Welche Musikart wird zu hören sein? Welche musikalischen Herausforderungen stellt das Stück an die Musikschüler? Wie sind die Musiker eingebunden in die Aufführung?
Mummert: Den Stil klar einzuordnen fällt schwer: Es ist Theater-Musik mit klassischem und "poppigem" Einschlag. Da ich es für das Orchester schreibe, sind die Anforderungen für Musikschüler angemessen. Es muss aber alles auswendig gespielt werden, da wir Teil der Bühne sind, also eingebunden in die Aufführung. Gemeinsame Proben wird es in der letzten Phase noch geben.
Welche Instrumente kommen zum Einsatz, wie bewältigen Deine SchülerInnen ihren jeweiligen Part?
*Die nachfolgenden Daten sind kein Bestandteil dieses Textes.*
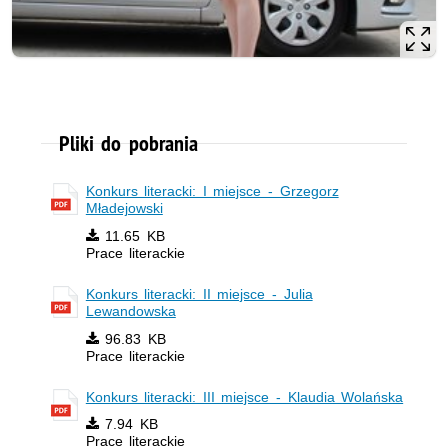
Pliki do pobrania
Konkurs literacki: I miejsce - Grzegorz
Mładejowski
11.65 KB
Prace literackie
Konkurs literacki: II miejsce - Julia
Lewandowska
96.83 KB
Prace literackie
Konkurs literacki: III miejsce - Klaudia Wolańska
7.94 KB
Prace literackie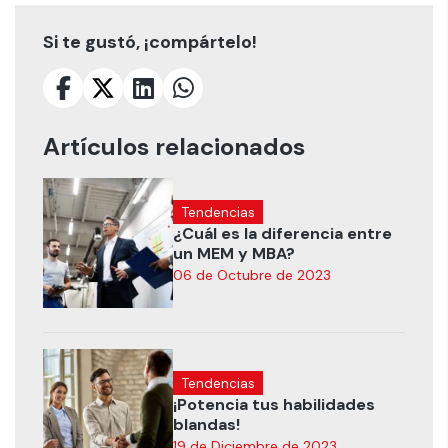
Si te gustó, ¡compártelo!
Artículos relacionados
Tendencias
¿Cuál es la diferencia entre
un MEM y MBA?
06 de Octubre de 2023
Tendencias
¡Potencia tus habilidades
blandas!
19 de Diciembre de 2023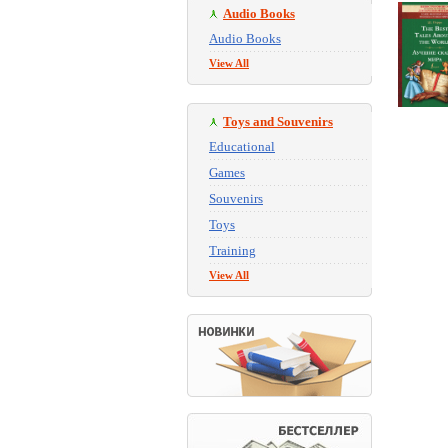
Audio Books
Audio Books
View All
Toys and Souvenirs
Educational
Games
Souvenirs
Toys
Training
View All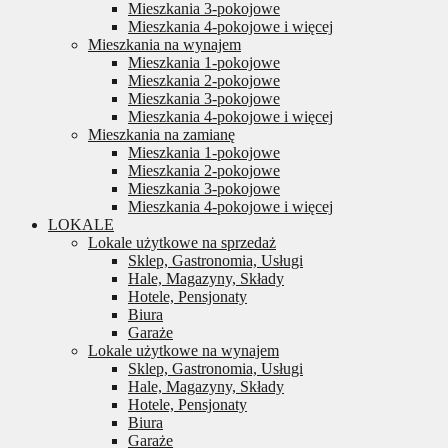
Mieszkania 3-pokojowe
Mieszkania 4-pokojowe i więcej
Mieszkania na wynajem
Mieszkania 1-pokojowe
Mieszkania 2-pokojowe
Mieszkania 3-pokojowe
Mieszkania 4-pokojowe i więcej
Mieszkania na zamianę
Mieszkania 1-pokojowe
Mieszkania 2-pokojowe
Mieszkania 3-pokojowe
Mieszkania 4-pokojowe i więcej
LOKALE
Lokale użytkowe na sprzedaż
Sklep, Gastronomia, Usługi
Hale, Magazyny, Składy
Hotele, Pensjonaty
Biura
Garaże
Lokale użytkowe na wynajem
Sklep, Gastronomia, Usługi
Hale, Magazyny, Składy
Hotele, Pensjonaty
Biura
Garaże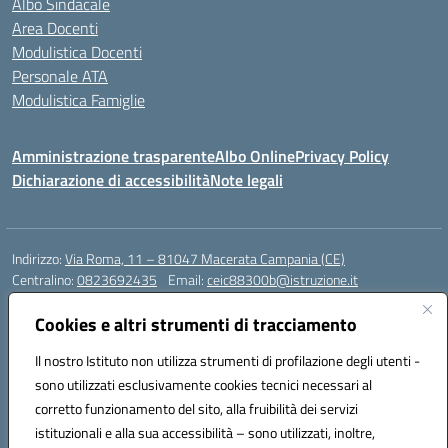
Albo Sindacale
Area Docenti
Modulistica Docenti
Personale ATA
Modulistica Famiglie
Amministrazione trasparente
Albo Online
Privacy Policy
Dichiarazione di accessibilità
Note legali
Indirizzo:
Via Roma, 11 – 81047 Macerata Campania (CE)
Centralino:
0823692435
Email:
ceic88300b@istruzione.it
Posta elettronica certificata (PEC):
ceic88300b@pec.istruzione.it
Cookies e altri strumenti di tracciamento
Codice fiscale: 94017830616
Codice meccanografico:
CEIC88300B
Il nostro Istituto non utilizza strumenti di profilazione degli utenti -
sono utilizzati esclusivamente cookies tecnici necessari al
DPO Esempio Antonio
corretto funzionamento del sito, alla fruibilità dei servizi
e-mail: esempioantonio.dpo@gmail.com
istituzionali e alla sua accessibilità – sono utilizzati, inoltre,
Pec: esempioantonio@pec.it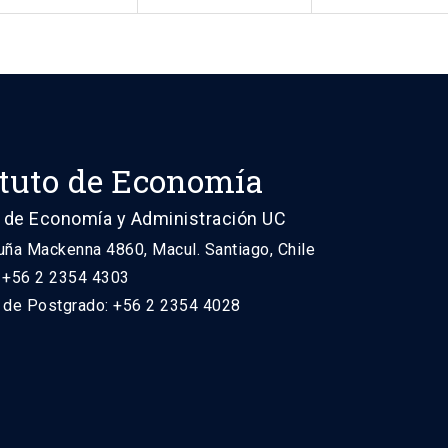
ituto de Economía
 de Economía y Administración UC
uña Mackenna 4860, Macul. Santiago, Chile
: +56 2 2354 4303
n de Postgrado: +56 2 2354 4028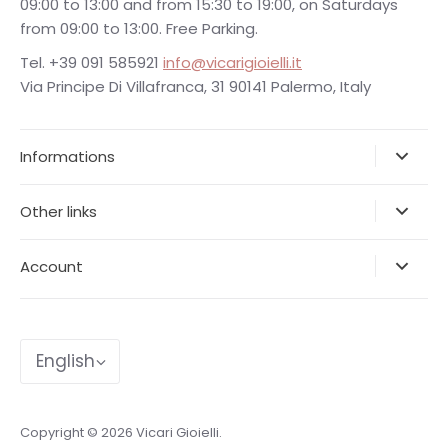
09:00 to 13:00 and from 15:30 to 19:00, on Saturdays
from 09:00 to 13:00. Free Parking.
Tel. +39 091 585921
info@vicarigioielli.it
Via Principe Di Villafranca, 31 90141 Palermo, Italy
Informations
Other links
Account
Language
English
Copyright © 2026
Vicari Gioielli
.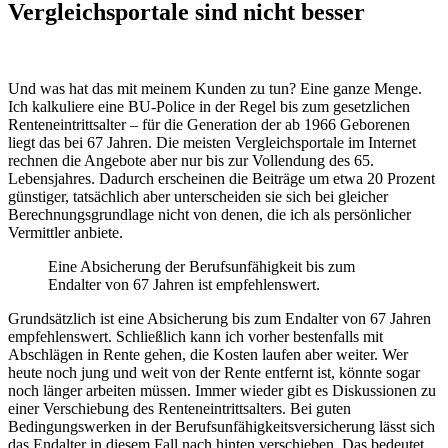
Vergleichsportale sind nicht besser
Und was hat das mit meinem Kunden zu tun? Eine ganze Menge.
Ich kalkuliere eine BU-Police in der Regel bis zum gesetzlichen
Renteneintrittsalter – für die Generation der ab 1966 Geborenen
liegt das bei 67 Jahren. Die meisten Vergleichsportale im Internet
rechnen die Angebote aber nur bis zur Vollendung des 65.
Lebensjahres. Dadurch erscheinen die Beiträge um etwa 20 Prozent
günstiger, tatsächlich aber unterscheiden sie sich bei gleicher
Berechnungsgrundlage nicht von denen, die ich als persönlicher
Vermittler anbiete.
Eine Absicherung der Berufsunfähigkeit bis zum
Endalter von 67 Jahren ist empfehlenswert.
Grundsätzlich ist eine Absicherung bis zum Endalter von 67 Jahren
empfehlenswert. Schließlich kann ich vorher bestenfalls mit
Abschlägen in Rente gehen, die Kosten laufen aber weiter. Wer
heute noch jung und weit von der Rente entfernt ist, könnte sogar
noch länger arbeiten müssen. Immer wieder gibt es Diskussionen zu
einer Verschiebung des Renteneintrittsalters. Bei guten
Bedingungswerken in der Berufsunfähigkeitsversicherung lässt sich
das Endalter in diesem Fall nach hinten verschieben. Das bedeutet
Mummert: Streicher (1./2. Geige, Bratsche, Cello) sowie Klarinetten und Oboe (Alternativ Sopran-Sax). Es wird immer nur die Hälfte des Orchesters spielen, die Besetzung alterniert, da wir sonst zu viele Personen auf der Bühne hätten. Die meisten Musiker können es schon erfreulich gut!
Wie ist es mit Kostümen, besonderen Effekten? Plant ihr ein Probenwochenende?
Mummert: Kostüme gibt es (ich kenne sie aber noch nicht), besondere Effekte: Vielleicht Trommeln auf Requisiten. Ob es ein richtiges Probenwochenende gibt, wie wir es sonst im Schloss Noer mit dem Jugendorchester pflegen, steht noch nicht ganz fest - aber diesmal eher nicht.
Wie viele Aufführungen wird es geben?
Mummert: Der Theater-Jugend-Club hat in der Regel rund neun Aufführungen mit seinen Stücken.
(10. Januar 2007)
Die Menschen sind ausgestorben, die Tiere haben die Macht übernommen. Frau Gott und Frau Tod haben überlebt und betreiben einen Amüsierbetrieb, der frisch erschaffene Geschichten frei Haus liefert. Heute sind Reh und Tapir die Auftraggeber: »Und nicht wieder so viel Sex.« Man einigt sich auf »Helges Leben«, ein einfaches normales Leben mit Lebensängsten, Mord, Liebe, Alter und schließlich Tod. Das Stück ist eine Art modernes Mysterienspiel ohne moralische Bewertung mit viel Witz und Ironie. In frechen Liedern und direkter Sprache veranschaulicht es das Absurde der menschlichen Existenz von heute, lässt aber Luft, dahinter vielleicht doch ein gewisses Quentchen an »Mehr« zu erahnen.Uraufführung des Orchesterwerkes
"Bilder einer Stadt" 2004
Nach monatelanger, intensiver Zusammenarbeit hatten der Schleswiger Komponist Jörg Gedan gemeinsam mit Pauli i Sandagerdi, dem Vorsitzenden des Faröer Komponistenverbandes, und Willy Stolarczyk, Stadtkomponist unserer Partnerstadt Veilje, eine beeindruckende Orchestersuite anlässlich des Stadtjubiläums "1200-Jahre Schleswig" verfasst. Die Uraufführung erklang im September 2004 in der vollbesetzten Aula der Domschule. Schleswiger und Vejler Musiker und Musikschüler ließen die "sieben Ton-Bilder" unter dem Dirigentenstab von Willi Neu, Leiter der Kreismusikschule Schleswig-Flensburg, mit bewundernswerter Professionalität zu einer brillante Aufführung gelingen!